The Mogao Grottoes, a site on the World Heritage list, is being threatened by increasing arid conditions, say experts.
The intensified desertification caused by water shortages in the area has harmed the preservation of the cultural relics in recent years.
The grottoes are located on a cliff about 25 kilometers southeast of Dunhuang, a city in a desert in the southwest of Gansu Province in Northwest China.
More than half of the murals and painted sculptures in 492 caves are suffering from color changes or crisping and peeling, as well as other damage linked to an increasing number of sandstorms, said Wang Wanfu, deputy director of the Relics Preservation Research Institute under the Dunhuang Academy.

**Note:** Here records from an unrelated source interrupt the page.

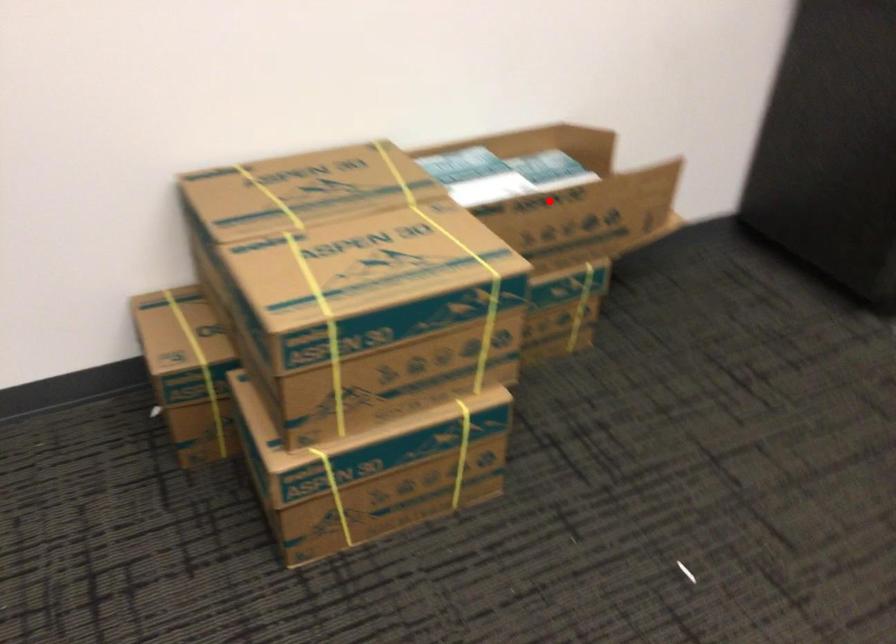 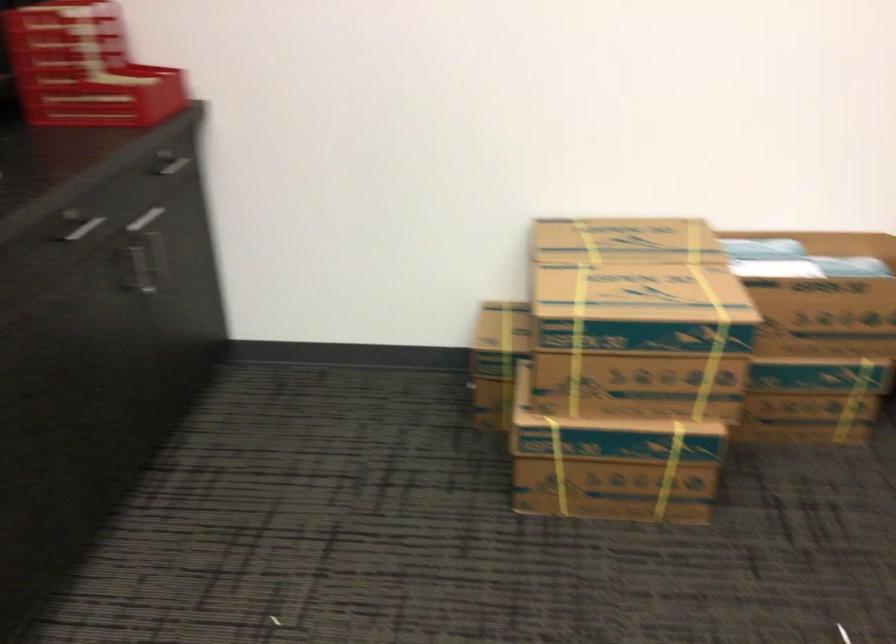 Find the pixel in the second image that matches the highlighted location in the first image.

(828, 286) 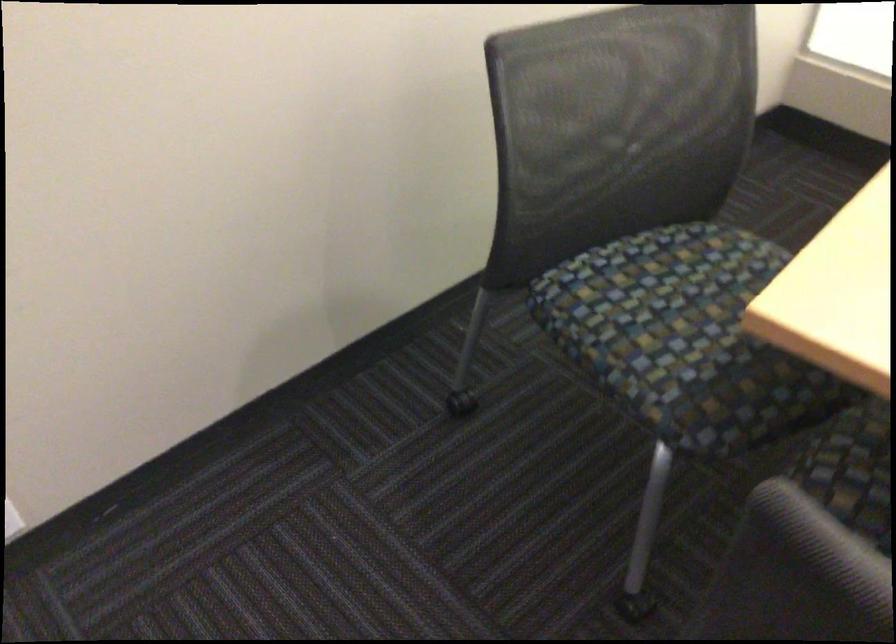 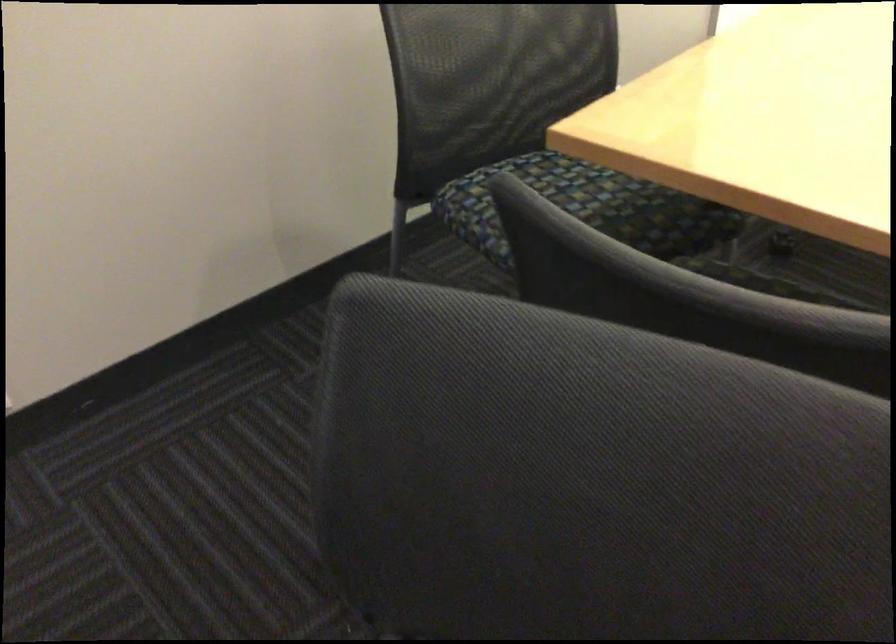 Question: The first image is from the beginning of the video and the second image is from the end. How did the camera likely rotate when shooting the video?

Choices:
 (A) Left
 (B) Right
 (C) Up
 (D) Down

Answer: (C)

The water shortage in Dunhuang has mainly been caused by the increasing demand for supplies by residents and tourists, the relics protection expert told China Daily.
Formed since AD 366, the grottoes are made up of a 1,680-metre-long complex with 735 caves from different dynasties. Of the total, 492 in the south were for worshipping purposes and the remaining 243 in the north were used by monks to live in, Wang said.
Since 1987, when the grottoes were put on the World Heritage list by the United Nations Educational, Scientific and Cultural Organization, they have attracted more and more tourists from both home and abroad.
Local farmers have been pumping underground water for agricultural irrigation since the 1970s, and at present there are more than 1,500 such irrigation wells across Dunhuang, sources from the local water conservancy department said.
It has caused the level of underground water to drop by about 50 centimeters annually over the past 25 years, according to Ma Yucheng, deputy director of Dunhuang Municipal Water Authority.
The drop has also caused grassland degeneration and wetland withering, the official said.
The serious situation has drawn attention from local officials. Dunhuang municipal government has banned the drilling of new irrigation wells, and plans to develop a more efficient agriculture system to save water, according to Zhang Ping, Dunhuang's deputy mayor.
The local government has suggested creating a water diversion project for several years, which has been put aside because of fund shortages and arduous construction, Zhang said.